In horror the priest drew away, thinking these are the ravings of a dying man. For all his years here, he had worshiped the Comtesse and lived on her generosity, but the

old Comtesse took her son by the shoulders and set him down on the pillow, and said, "Speak, my son."

"A witch, that's what she is, and what's she always been. All these things she confessed to me, bewitching me, with the wiles of a young bride, crying upon my chest. And by this means she bound me to her and her evil tricks. In the town of Donnelaith in Scotland, her mother taught her the black arts, and there her mother was burnt before her very eyes."

And to his wife, who knelt with her arms beneath her face on the side of the bed, sobbing, he cried, "Deborah, for the love of God. I am in agony. You saved the baker's wife; you saved the miller's daughter. Why will you not save me!"

So maddened was he that the priest could not give him the viaticum, and he died cursing, a horrible death indeed.

The young Comtesse went wild as his eyes closed, calling out to him, and professing her love for him, and then lay as if dead herself. Her son Chretien and her son Philippe gathered about her, and her fair daughter Charlotte, and they sought to comfort her and hold tight to her as she lay prostrate on the very floor.

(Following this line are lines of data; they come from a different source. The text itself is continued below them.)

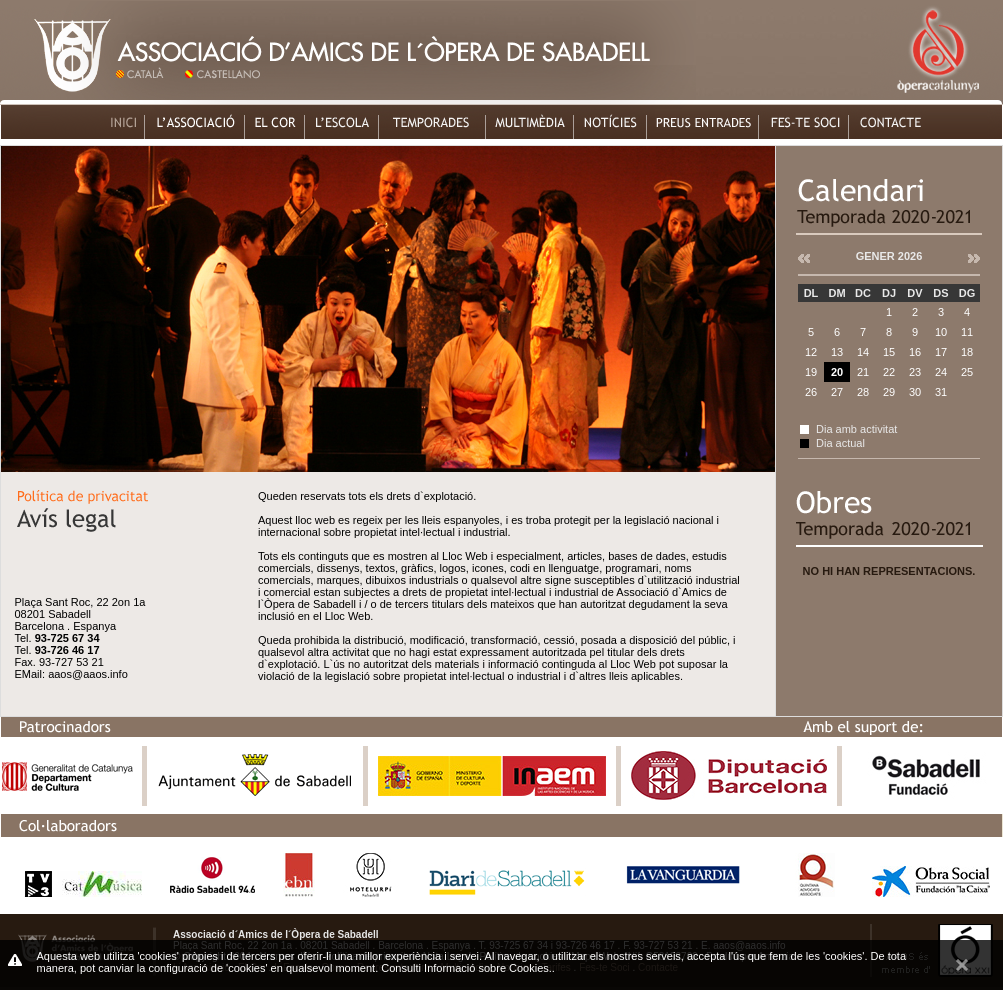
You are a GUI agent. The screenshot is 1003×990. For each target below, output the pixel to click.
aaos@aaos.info (88, 674)
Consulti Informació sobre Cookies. (466, 968)
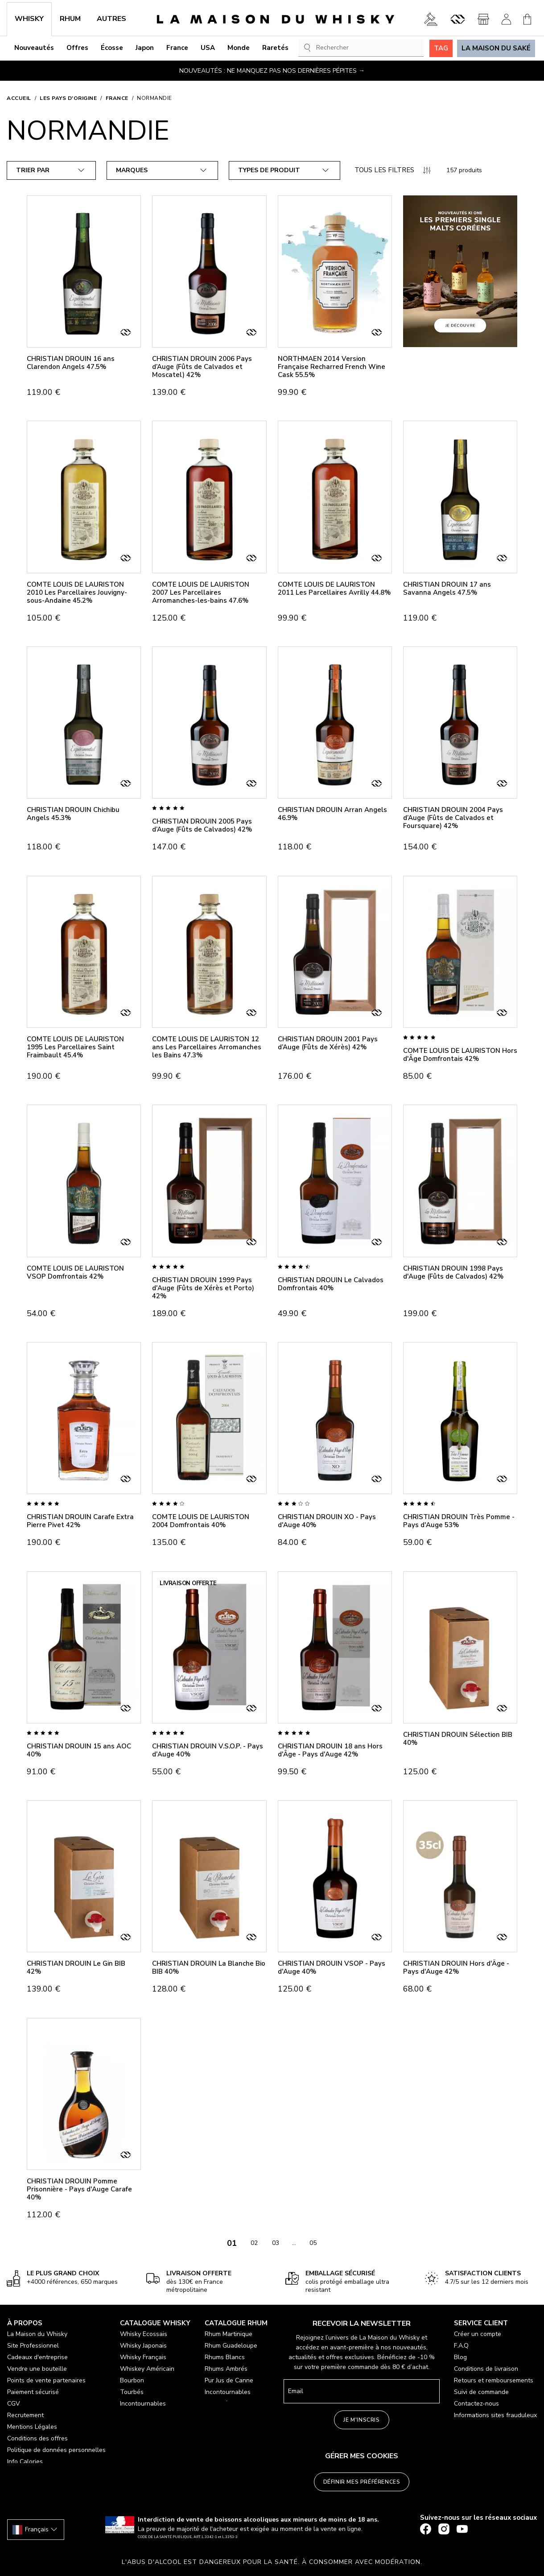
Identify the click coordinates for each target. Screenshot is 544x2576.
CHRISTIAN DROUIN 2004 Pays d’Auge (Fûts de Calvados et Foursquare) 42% (453, 817)
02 (254, 2243)
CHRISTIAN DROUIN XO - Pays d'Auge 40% (327, 1520)
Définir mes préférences (361, 2481)
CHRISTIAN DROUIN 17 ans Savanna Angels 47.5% (447, 588)
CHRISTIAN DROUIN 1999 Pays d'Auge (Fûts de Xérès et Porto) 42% (203, 1288)
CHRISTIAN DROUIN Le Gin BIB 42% (76, 1967)
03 (275, 2243)
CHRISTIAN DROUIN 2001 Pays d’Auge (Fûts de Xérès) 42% (328, 1043)
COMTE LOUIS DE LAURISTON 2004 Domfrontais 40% (200, 1520)
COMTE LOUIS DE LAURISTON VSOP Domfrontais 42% (75, 1272)
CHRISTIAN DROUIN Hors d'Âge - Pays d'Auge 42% (456, 1967)
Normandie (154, 98)
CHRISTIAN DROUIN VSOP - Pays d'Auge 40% (331, 1967)
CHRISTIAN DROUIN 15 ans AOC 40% (79, 1750)
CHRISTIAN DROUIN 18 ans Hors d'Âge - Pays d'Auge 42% (330, 1750)
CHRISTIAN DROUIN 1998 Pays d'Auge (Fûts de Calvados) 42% (453, 1272)
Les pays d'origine (68, 98)
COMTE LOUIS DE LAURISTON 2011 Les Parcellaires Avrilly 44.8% (334, 588)
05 (313, 2243)
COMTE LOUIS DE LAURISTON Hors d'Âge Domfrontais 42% (460, 1054)
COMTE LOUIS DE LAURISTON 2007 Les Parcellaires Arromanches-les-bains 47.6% (200, 592)
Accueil (19, 98)
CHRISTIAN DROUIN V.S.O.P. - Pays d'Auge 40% (207, 1750)
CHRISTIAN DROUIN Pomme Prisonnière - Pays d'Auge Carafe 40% (79, 2189)
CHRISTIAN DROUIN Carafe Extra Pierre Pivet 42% (80, 1520)
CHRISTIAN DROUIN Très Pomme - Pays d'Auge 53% (459, 1520)
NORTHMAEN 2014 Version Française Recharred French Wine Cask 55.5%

But the old Comtesse had her wits about her and had marked what her son said. To her daughter-in-law's private apartments she went, and found in the cabinets not only her countless unguents and oils and potions for the curing of the ill and for poisoning, but also a strange doll carved crudely of wood with a head made of bone, and eyes and mouth drawn upon it, and black hair fixed to it, and tiny flowers in its hair made from silk. In horror the old Comtesse dropped this effigy upon knowing that it could only be evil, and that it looked far too much like the corn dolls made by the peasants in their old Beltane rituals against which the priests are forever preaching; and throwing open the other doors, she beheld jewels and gold beyond all reckoning, in heaps and in caskets, and in little sacks of silk, which, said the old Comtesse, the woman surely meant to steal when her husband was dead.